## Exercise description:
In the following material, identify every line holding the string "Emsbüren" and return it.

## Input data:
··········
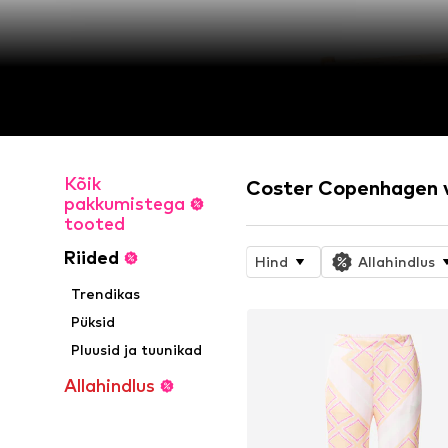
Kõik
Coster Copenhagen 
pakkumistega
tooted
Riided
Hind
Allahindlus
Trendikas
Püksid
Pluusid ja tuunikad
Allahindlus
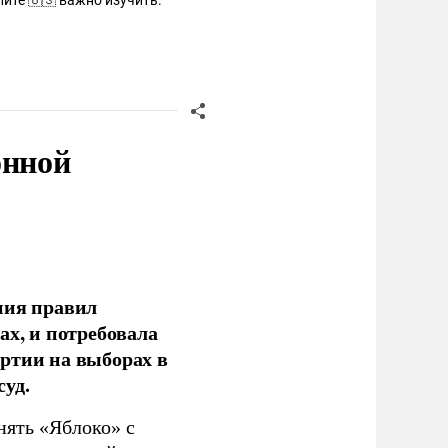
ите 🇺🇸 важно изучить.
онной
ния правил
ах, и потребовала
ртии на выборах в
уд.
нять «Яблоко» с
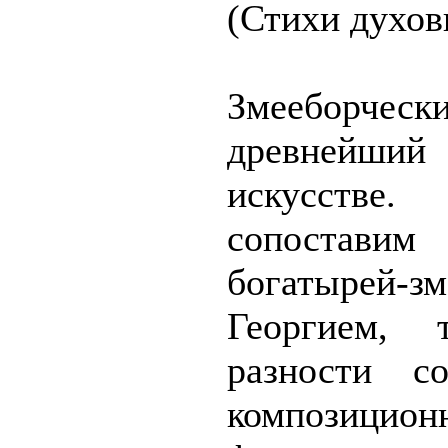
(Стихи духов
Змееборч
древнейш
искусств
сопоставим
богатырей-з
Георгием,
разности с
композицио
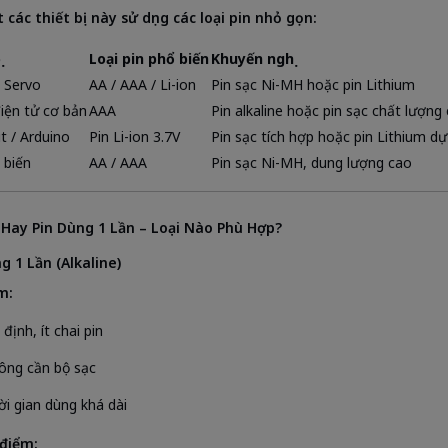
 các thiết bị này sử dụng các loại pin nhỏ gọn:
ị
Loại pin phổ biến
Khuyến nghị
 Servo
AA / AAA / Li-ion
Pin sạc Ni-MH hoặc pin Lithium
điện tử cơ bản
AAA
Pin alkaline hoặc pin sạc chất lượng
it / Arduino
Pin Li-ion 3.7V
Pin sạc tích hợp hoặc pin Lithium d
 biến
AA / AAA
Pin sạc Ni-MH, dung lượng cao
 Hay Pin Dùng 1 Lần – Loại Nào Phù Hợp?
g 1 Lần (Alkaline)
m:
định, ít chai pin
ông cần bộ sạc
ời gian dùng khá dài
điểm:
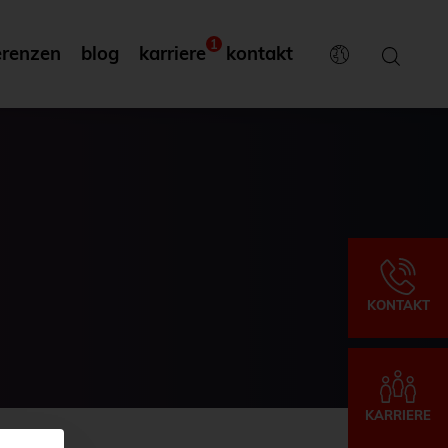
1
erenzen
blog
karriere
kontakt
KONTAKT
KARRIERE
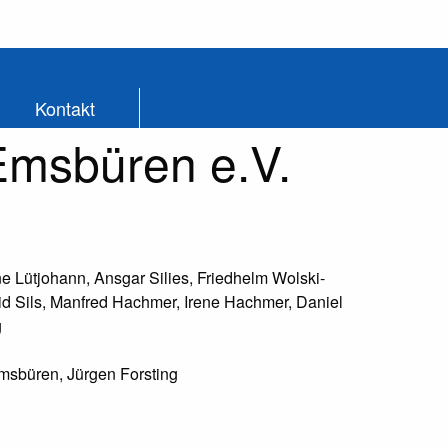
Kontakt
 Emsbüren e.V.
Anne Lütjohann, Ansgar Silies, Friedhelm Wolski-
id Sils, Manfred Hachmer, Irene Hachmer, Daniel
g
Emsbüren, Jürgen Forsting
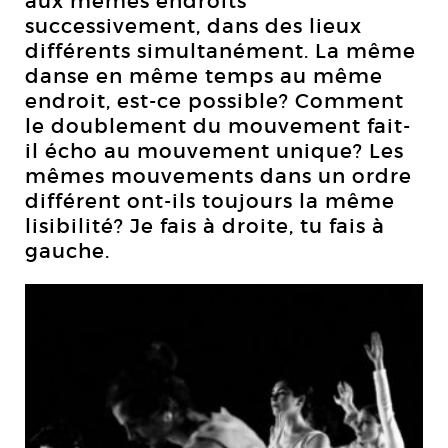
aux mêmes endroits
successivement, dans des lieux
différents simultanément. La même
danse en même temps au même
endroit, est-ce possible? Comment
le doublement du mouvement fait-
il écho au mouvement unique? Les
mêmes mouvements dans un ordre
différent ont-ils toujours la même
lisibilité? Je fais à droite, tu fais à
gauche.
··········
## Output for this exercise:
 Emsbüren e.V.
Emsbüren, Jürgen Forsting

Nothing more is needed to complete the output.